Arcadium brings lithium and brine operations located in Argentina, Australia and Japan to Rio Tinto's portfolio.
"This is a counter-cyclical expansion aligned with our disciplined capital allocation framework," said CEO Jakob Stausholm about the deal, noting that it increases Rio Tinto's "exposure to a high-growth, attractive market at the right point in the cycle."
For the first half of 2024, Rio Tinto reported revenue of $26.8 billion, up slightly over the past year, and profit of $5.8 billion. Rio Tinto stock also pays a healthy dividend, with a current yield greater than 7%.
Scale being an important factor for efficient operations in the metals and mining industry, we could see increased merger-and-acquisition activity in the coming years. Last year, for example, Glencore explored a potential merger with Rio Tinto.
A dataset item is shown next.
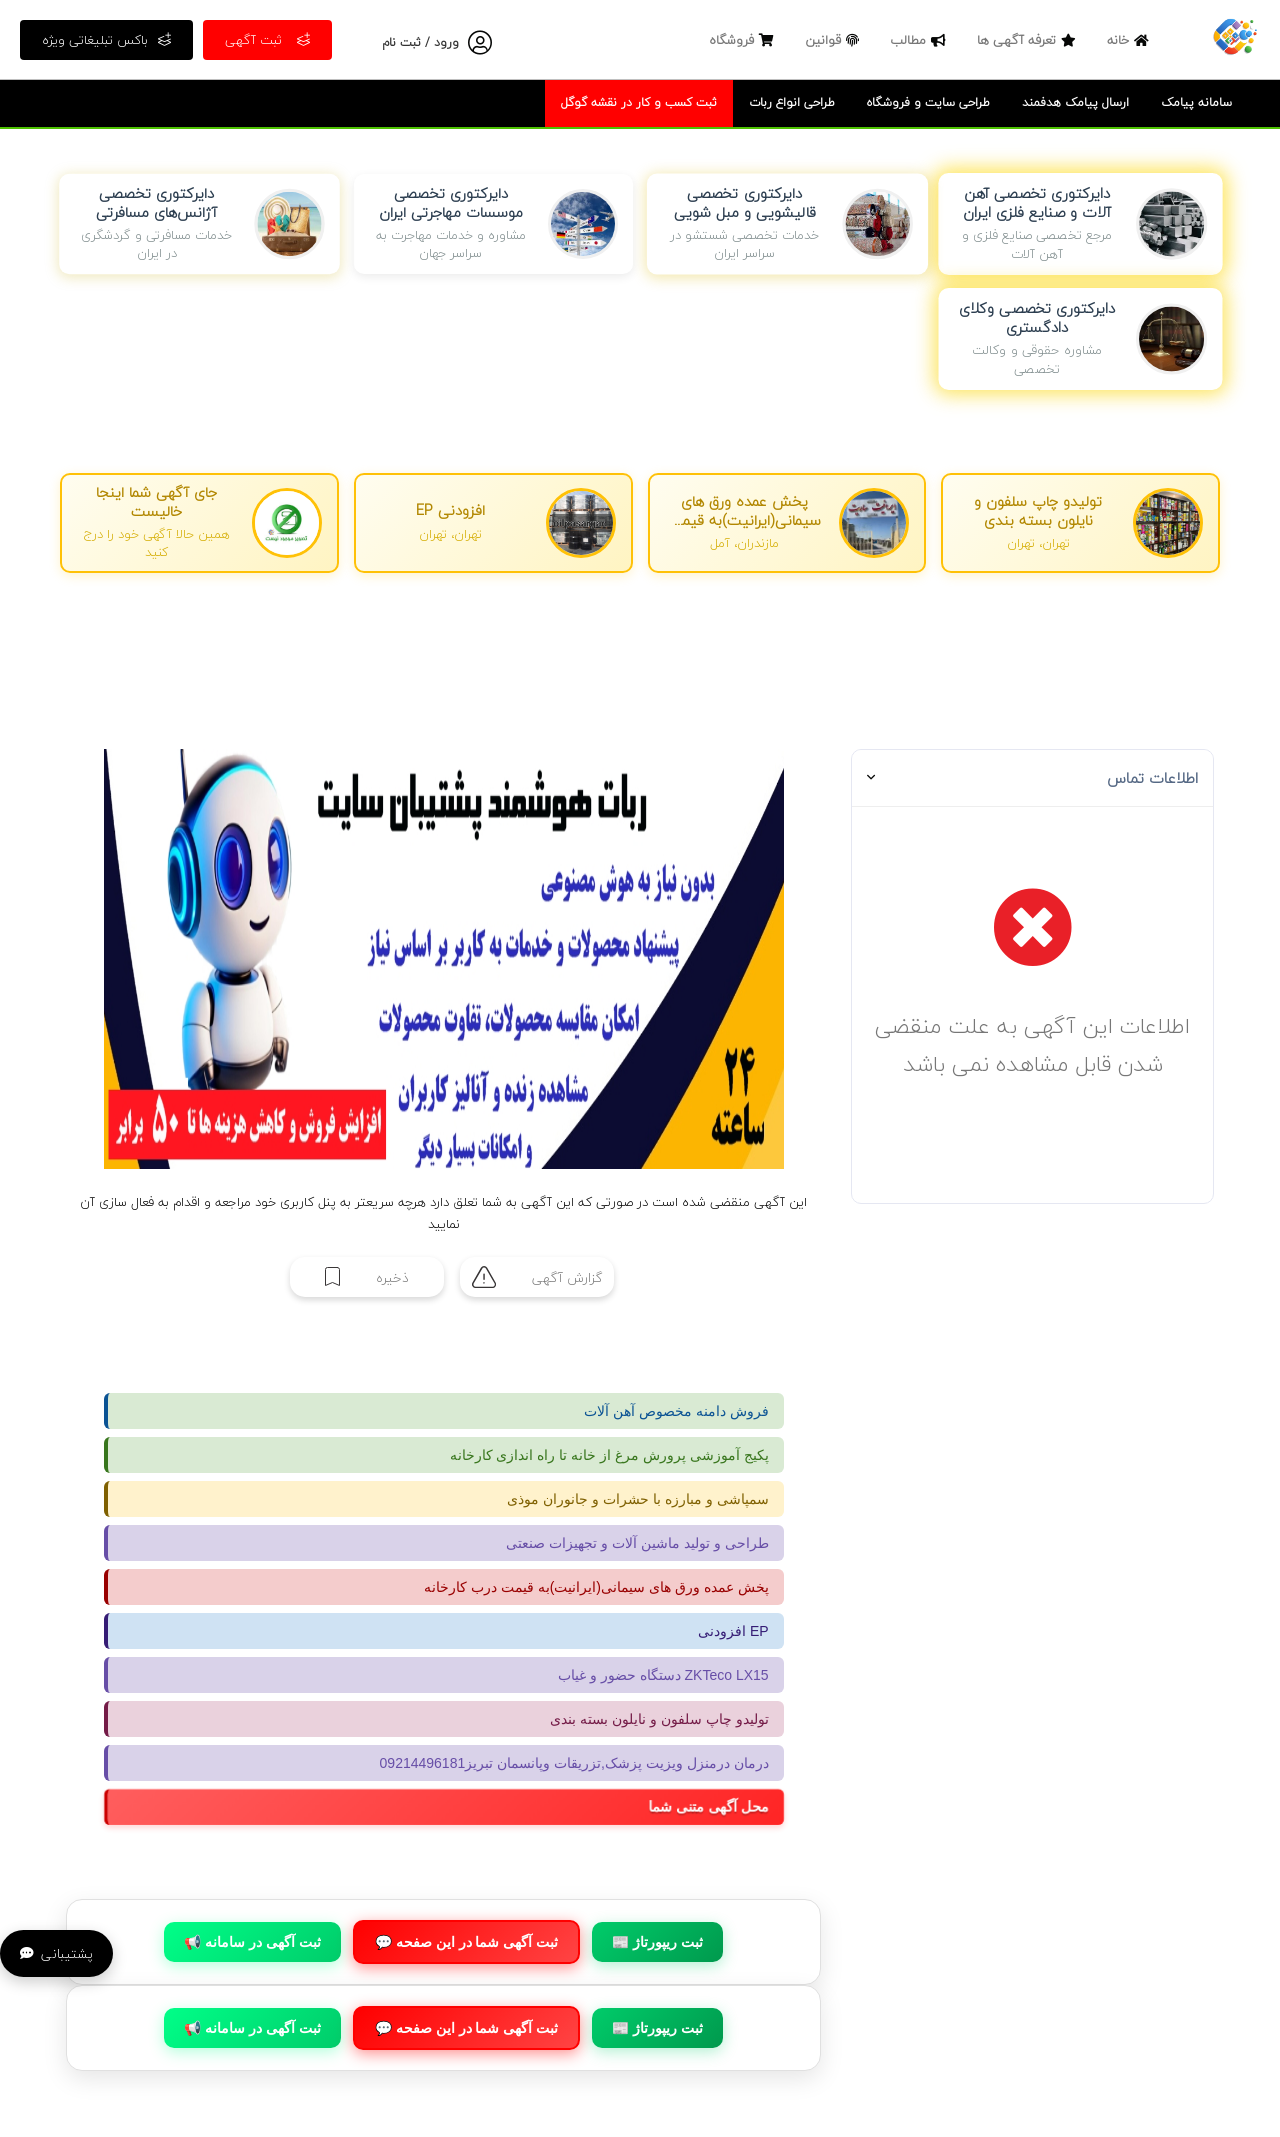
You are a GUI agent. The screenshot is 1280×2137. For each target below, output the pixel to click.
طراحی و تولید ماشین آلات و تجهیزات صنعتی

Talks fell through, but the potential for significant deals is another factor to consider when it comes to the best lithium stocks to buy.
Lithium prices and even the best lithium stocks to buy are going to be volatile. One way to mitigate the impact of any stock-specific volatility is to buy an exchange-traded fund (ETF) such as the Lithium & Battery Tech ETF (LIT).
The ETF's sponsor, Global X, specializes in ETFs focused on areas like disruptive technologies, equity income, and commodities.
A diverse portfolio features companies across the lithium lifecycle, including miners, refiners and battery producers. Top holdings include industry leaders like Albemarle as well as Tesla (TSLA) and Panasonic Holdings.
LIT also provides international exposure, with 40.1% of its allocation in China, 25.5% in the U.S. and smaller portions in South Korea, Japan and Australia, ranging between 8.3% and 9.8%.
The ETF's expense ratio is 0.75%, and its net assets total $1.07 billion. LIT is a solid, cost-effective and potentially more stable option in lieu of the best lithium stocks to buy.